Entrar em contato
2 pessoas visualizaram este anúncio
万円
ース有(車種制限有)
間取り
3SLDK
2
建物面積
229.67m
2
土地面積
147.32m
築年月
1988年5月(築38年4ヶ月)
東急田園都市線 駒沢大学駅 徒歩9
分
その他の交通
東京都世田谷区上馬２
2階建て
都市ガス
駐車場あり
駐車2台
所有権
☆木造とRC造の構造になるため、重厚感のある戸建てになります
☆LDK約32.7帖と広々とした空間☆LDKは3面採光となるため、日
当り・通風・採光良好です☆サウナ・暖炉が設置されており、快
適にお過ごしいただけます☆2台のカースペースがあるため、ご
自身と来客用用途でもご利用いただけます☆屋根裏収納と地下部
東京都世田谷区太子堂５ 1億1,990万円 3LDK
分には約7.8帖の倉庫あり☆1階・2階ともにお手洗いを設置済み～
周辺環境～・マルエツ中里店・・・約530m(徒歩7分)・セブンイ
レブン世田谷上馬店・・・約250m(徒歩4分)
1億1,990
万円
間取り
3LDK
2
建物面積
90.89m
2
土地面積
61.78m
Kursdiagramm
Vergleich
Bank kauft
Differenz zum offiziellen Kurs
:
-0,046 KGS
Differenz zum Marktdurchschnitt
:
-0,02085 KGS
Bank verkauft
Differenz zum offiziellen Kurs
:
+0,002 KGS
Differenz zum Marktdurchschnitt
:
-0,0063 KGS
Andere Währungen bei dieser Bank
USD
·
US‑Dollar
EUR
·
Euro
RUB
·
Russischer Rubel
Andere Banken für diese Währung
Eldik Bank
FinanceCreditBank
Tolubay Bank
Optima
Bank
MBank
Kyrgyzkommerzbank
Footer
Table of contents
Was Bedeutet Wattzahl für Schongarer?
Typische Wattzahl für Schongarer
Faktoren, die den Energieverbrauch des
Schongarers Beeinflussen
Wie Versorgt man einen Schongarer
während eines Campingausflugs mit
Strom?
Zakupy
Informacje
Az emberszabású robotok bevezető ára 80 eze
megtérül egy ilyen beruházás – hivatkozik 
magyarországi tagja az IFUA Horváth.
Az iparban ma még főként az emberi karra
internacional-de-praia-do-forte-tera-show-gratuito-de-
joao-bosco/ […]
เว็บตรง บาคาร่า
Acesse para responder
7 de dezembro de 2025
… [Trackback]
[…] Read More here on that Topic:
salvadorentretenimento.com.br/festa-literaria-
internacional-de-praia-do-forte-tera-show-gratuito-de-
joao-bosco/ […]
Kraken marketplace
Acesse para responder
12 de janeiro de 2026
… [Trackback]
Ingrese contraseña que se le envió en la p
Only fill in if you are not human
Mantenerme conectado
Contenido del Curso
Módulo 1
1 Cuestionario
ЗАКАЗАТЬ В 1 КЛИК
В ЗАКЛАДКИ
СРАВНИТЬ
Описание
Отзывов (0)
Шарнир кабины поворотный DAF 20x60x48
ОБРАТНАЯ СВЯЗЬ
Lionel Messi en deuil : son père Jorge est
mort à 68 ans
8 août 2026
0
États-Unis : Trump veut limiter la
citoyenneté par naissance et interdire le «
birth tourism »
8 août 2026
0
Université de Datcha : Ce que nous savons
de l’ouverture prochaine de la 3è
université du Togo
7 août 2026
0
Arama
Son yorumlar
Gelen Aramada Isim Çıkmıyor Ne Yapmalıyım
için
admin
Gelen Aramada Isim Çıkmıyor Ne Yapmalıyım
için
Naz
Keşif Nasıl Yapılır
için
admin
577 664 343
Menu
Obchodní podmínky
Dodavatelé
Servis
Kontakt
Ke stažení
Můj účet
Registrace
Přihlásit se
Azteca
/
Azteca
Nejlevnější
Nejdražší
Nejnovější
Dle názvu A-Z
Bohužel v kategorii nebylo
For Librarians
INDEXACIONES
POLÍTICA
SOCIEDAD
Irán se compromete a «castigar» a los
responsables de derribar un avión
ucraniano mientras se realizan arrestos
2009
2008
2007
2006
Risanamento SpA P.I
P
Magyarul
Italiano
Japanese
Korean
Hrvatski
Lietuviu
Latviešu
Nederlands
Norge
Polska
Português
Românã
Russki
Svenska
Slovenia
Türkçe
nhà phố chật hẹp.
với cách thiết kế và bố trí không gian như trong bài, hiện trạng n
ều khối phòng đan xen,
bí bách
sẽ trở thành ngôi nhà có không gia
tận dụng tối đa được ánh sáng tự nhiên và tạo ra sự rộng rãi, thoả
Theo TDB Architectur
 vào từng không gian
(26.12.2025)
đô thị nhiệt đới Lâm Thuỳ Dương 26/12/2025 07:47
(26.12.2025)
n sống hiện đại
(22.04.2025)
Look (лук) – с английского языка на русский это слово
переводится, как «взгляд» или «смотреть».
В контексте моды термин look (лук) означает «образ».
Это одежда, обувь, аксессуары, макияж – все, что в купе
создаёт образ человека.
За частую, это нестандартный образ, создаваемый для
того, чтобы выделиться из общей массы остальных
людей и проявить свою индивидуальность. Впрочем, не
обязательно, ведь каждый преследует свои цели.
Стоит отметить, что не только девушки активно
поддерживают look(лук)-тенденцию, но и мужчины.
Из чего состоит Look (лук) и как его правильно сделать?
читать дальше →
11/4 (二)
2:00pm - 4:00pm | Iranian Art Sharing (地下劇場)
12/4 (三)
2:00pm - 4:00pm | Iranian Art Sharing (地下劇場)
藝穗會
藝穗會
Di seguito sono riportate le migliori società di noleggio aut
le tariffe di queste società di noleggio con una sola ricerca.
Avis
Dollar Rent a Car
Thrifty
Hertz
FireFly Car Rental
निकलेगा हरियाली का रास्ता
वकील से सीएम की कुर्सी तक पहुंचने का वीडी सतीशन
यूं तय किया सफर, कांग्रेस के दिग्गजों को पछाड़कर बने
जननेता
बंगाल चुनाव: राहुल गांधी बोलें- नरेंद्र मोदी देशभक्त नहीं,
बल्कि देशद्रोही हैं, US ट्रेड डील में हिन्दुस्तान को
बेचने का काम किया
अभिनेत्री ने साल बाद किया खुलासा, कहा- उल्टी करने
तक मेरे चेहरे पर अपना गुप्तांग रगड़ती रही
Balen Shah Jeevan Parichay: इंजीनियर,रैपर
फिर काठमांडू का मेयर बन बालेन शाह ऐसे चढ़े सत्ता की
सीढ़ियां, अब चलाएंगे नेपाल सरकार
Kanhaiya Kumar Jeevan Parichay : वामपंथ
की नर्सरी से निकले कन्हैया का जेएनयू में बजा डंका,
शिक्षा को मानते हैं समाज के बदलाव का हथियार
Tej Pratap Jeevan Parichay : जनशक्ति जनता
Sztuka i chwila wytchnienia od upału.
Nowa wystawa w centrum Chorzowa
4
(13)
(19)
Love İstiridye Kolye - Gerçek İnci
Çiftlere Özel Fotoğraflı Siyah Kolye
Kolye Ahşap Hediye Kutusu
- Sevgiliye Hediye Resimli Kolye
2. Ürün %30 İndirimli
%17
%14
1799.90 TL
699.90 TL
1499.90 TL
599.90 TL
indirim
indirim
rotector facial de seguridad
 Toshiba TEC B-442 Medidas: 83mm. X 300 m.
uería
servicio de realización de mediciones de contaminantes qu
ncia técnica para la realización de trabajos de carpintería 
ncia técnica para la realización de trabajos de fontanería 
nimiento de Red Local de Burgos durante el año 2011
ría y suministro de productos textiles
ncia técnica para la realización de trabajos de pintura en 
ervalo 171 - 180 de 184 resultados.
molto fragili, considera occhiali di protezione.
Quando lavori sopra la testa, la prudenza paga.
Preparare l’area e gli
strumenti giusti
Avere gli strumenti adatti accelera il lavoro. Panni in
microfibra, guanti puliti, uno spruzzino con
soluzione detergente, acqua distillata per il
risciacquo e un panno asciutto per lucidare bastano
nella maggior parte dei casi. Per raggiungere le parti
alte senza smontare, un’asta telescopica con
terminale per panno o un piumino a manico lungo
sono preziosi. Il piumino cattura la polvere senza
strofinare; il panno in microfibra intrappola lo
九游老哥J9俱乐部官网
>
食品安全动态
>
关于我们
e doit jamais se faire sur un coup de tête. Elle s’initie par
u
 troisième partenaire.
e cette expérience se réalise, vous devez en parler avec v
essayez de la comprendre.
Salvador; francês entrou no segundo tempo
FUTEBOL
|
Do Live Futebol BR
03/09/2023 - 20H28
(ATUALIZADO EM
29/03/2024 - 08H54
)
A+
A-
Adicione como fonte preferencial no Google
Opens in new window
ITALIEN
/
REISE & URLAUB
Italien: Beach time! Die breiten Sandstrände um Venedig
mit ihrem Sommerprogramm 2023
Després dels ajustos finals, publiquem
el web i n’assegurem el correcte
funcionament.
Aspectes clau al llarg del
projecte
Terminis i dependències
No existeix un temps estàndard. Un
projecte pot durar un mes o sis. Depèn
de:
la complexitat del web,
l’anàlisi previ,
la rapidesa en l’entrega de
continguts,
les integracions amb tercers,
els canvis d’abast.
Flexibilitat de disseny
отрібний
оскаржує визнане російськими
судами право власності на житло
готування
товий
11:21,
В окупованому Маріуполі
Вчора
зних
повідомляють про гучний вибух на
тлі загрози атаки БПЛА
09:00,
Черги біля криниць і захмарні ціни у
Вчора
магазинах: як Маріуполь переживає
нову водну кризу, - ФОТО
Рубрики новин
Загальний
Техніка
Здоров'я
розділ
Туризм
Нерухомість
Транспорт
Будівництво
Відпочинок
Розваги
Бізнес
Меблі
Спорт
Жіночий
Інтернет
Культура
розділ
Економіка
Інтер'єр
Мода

════

Exercise aim: Which lines run from the one containing "les integracions amb" to the final line of the entries? Return those lines exactly, and only those.

Answer section:
les integracions amb tercers,
els canvis d’abast.
Flexibilitat de disseny
отрібний
оскаржує визнане російськими
судами право власності на житло
готування
товий
11:21,
В окупованому Маріуполі
Вчора
зних
повідомляють про гучний вибух на
тлі загрози атаки БПЛА
09:00,
Черги біля криниць і захмарні ціни у
Вчора
магазинах: як Маріуполь переживає
нову водну кризу, - ФОТО
Рубрики новин
Загальний
Техніка
Здоров'я
розділ
Туризм
Нерухомість
Транспорт
Будівництво
Відпочинок
Розваги
Бізнес
Меблі
Спорт
Жіночий
Інтернет
Культура
розділ
Економіка
Інтер'єр
Мода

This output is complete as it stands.